Mr. Champagne said on Twitter that Thursday’s decision does not change his position. “I will reject any deal that doesn’t ensure affordability for Canadians and a competitive wireless market,” he said.

Shaw’s broadcasting distribution business includes a satellite TV service called Shaw Direct, and cable television services in British Columbia, Alberta, Saskatchewan and Manitoba. More than two million Canadians subscribe to Shaw cable and satellite TV.

BCE Inc., which owns Bell Canada, and Telus Corp. had asked the CRTC to reject Rogers’s application, arguing the combined entity’s greater scale in the broadcasting distribution market would give it too much control over the availability of programming. (Broadcasting distribution refers to the delivery of television channels through cable, satellite or internet protocol networks.)

The CRTC is one of three federal bodies whose approval is required for the takeover to proceed. The Competition Bureau is reviewing whether the merger would substantially reduce competition, while the Ministry of Innovation, Science and Economic Development (ISED) is examining the transfer of spectrum – licences to the airwaves used to transmit wireless services – from Shaw to Rogers.

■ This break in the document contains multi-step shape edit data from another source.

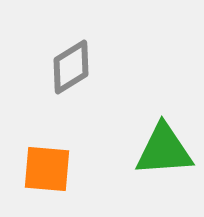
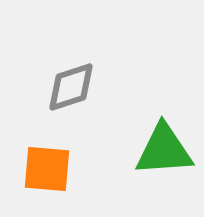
gray diamond: moved 20 px down; rotated 14 degrees clockwise
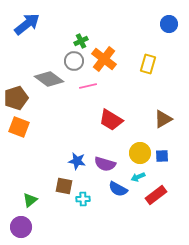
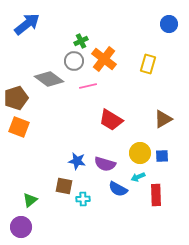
red rectangle: rotated 55 degrees counterclockwise
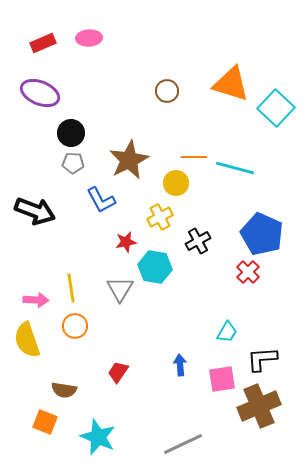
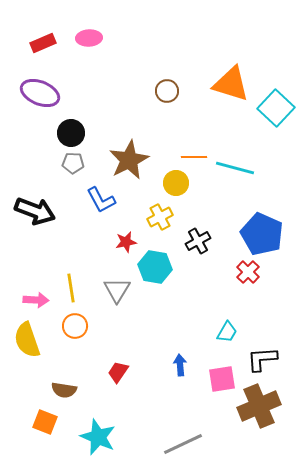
gray triangle: moved 3 px left, 1 px down
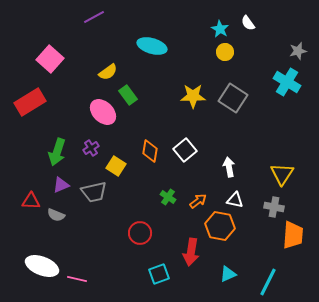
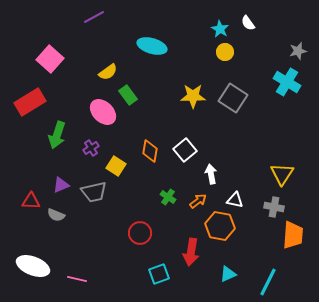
green arrow: moved 17 px up
white arrow: moved 18 px left, 7 px down
white ellipse: moved 9 px left
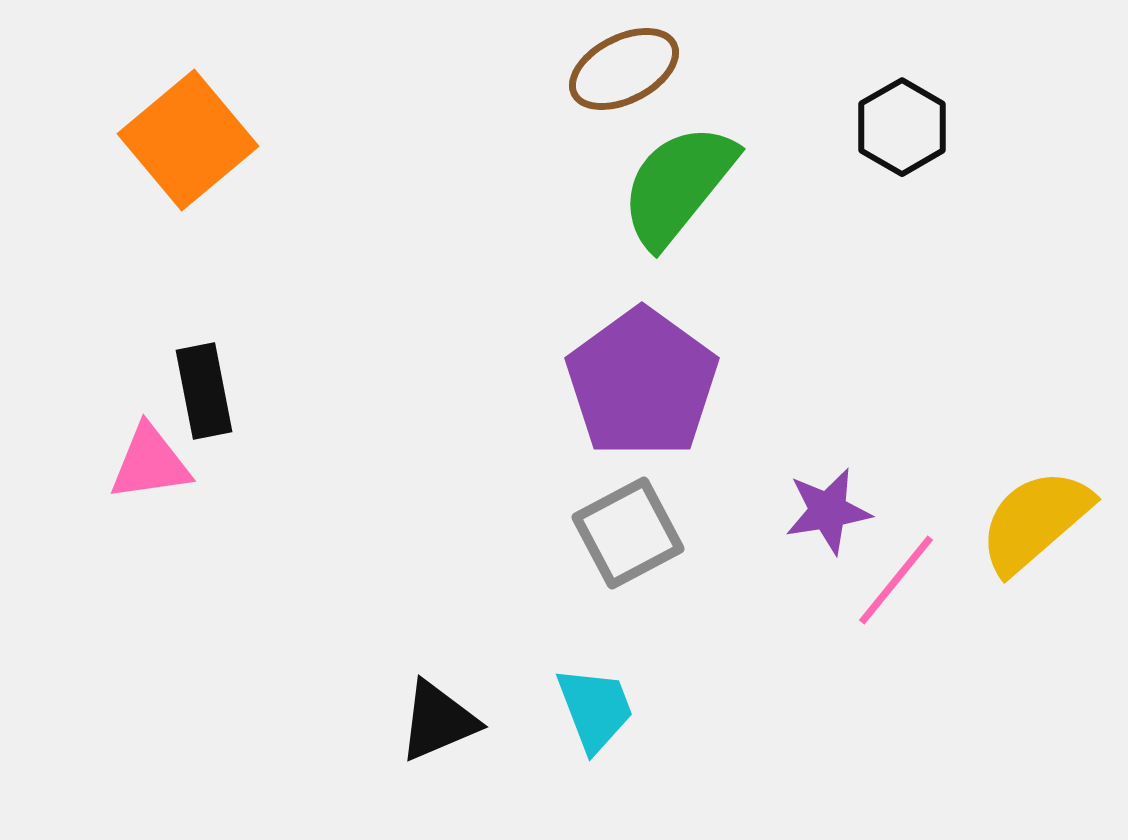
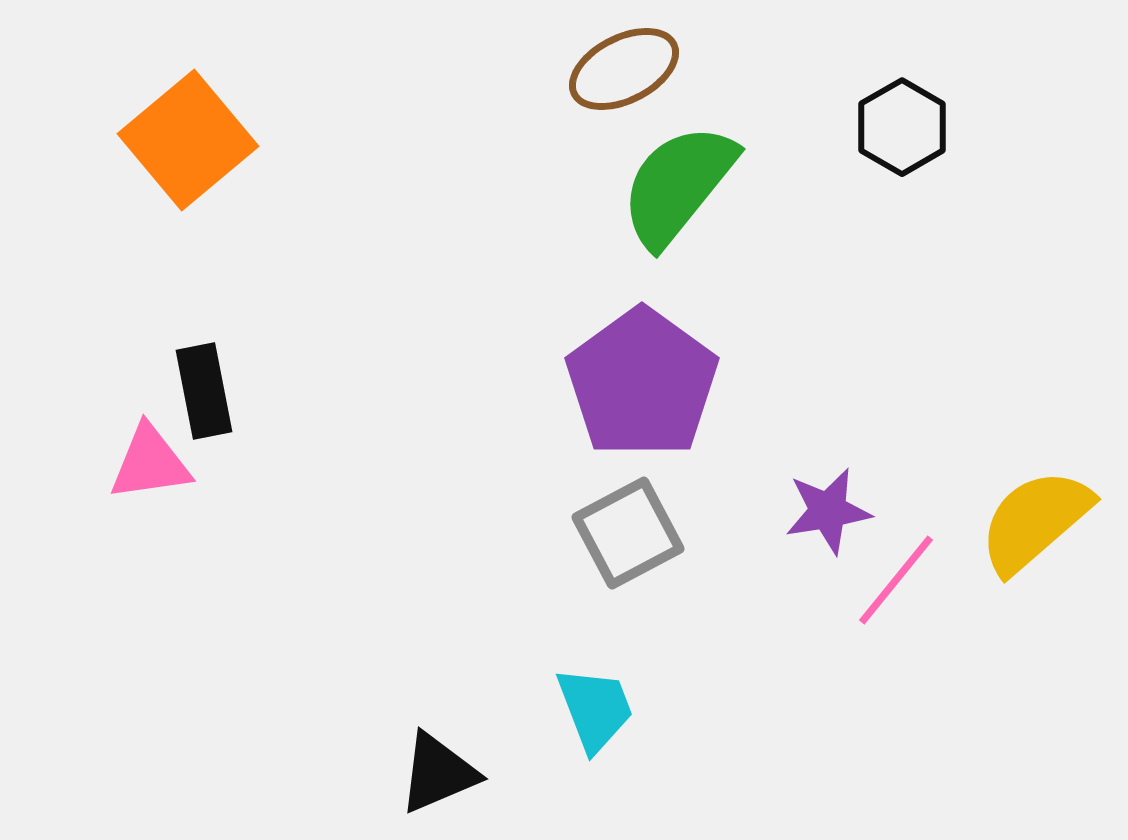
black triangle: moved 52 px down
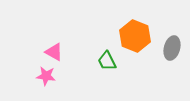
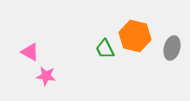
orange hexagon: rotated 8 degrees counterclockwise
pink triangle: moved 24 px left
green trapezoid: moved 2 px left, 12 px up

In early March, after Mr. Champagne said he would not allow all of Shaw’s wireless licences to be included in the takeover, Rogers CEO Tony Staffieri said the wireless giant will work with regulators on a solution that preserves Canada’s fourth-largest wireless carrier, Shaw’s Freedom Mobile.

The Globe and Mail previously reported that Freedom Mobile founder Anthony Lacavera has made a $3.75-billion offer to buy back the wireless unit, and that rural internet provider Xplornet Communications Inc. is in talks with Rogers about potentially acquiring the business.

Mr. Staffieri called the CRTC’s approval “an important milestone” that brings the company a step closer to completing the takeover.

“Together, Rogers and Shaw will accelerate investment in 5G and cable networks across Canada, offer consumers and businesses more choice and competition, and connect rural and remote communities faster than either company could alone,” Mr. Staffieri said in a statement.

Both Rogers and Shaw said they expect the deal to close by the end of June.

“We appreciate the CRTC’s thoughtful inquiry and remain committed to working with government and regulators to achieve a successful completion of our proposed transaction with Rogers,” Brad Shaw, executive chair and CEO of Shaw, said in a statement.

OpenMedia, an organization advocating for widespread inexpensive internet access, called the CRTC’s decision “tone-deaf.”

“The CRTC claims their modified version of the deal is in the best interest of Canadians; in what world is that true?” Matt Hatfield, campaigns director at OpenMedia, said in a statement. “Every single guarantee Rogers is making to secure our watchdogs’ co-operation is a short-term payment or unenforceable promise; the long-term outcome is clearly a net loss to everyone outside the Rogers and Shaw families.”

Other conditions attached to the CRTC’s approval include that Rogers must distribute at least 45 independent English- and French-language services, and that it must air 48 prime time local news specials each year.

The telecom and media giant is also required to report to the CRTC on its progress regarding the company’s commitments to increase the number of journalists it employs and create an Indigenous news team, among other conditions.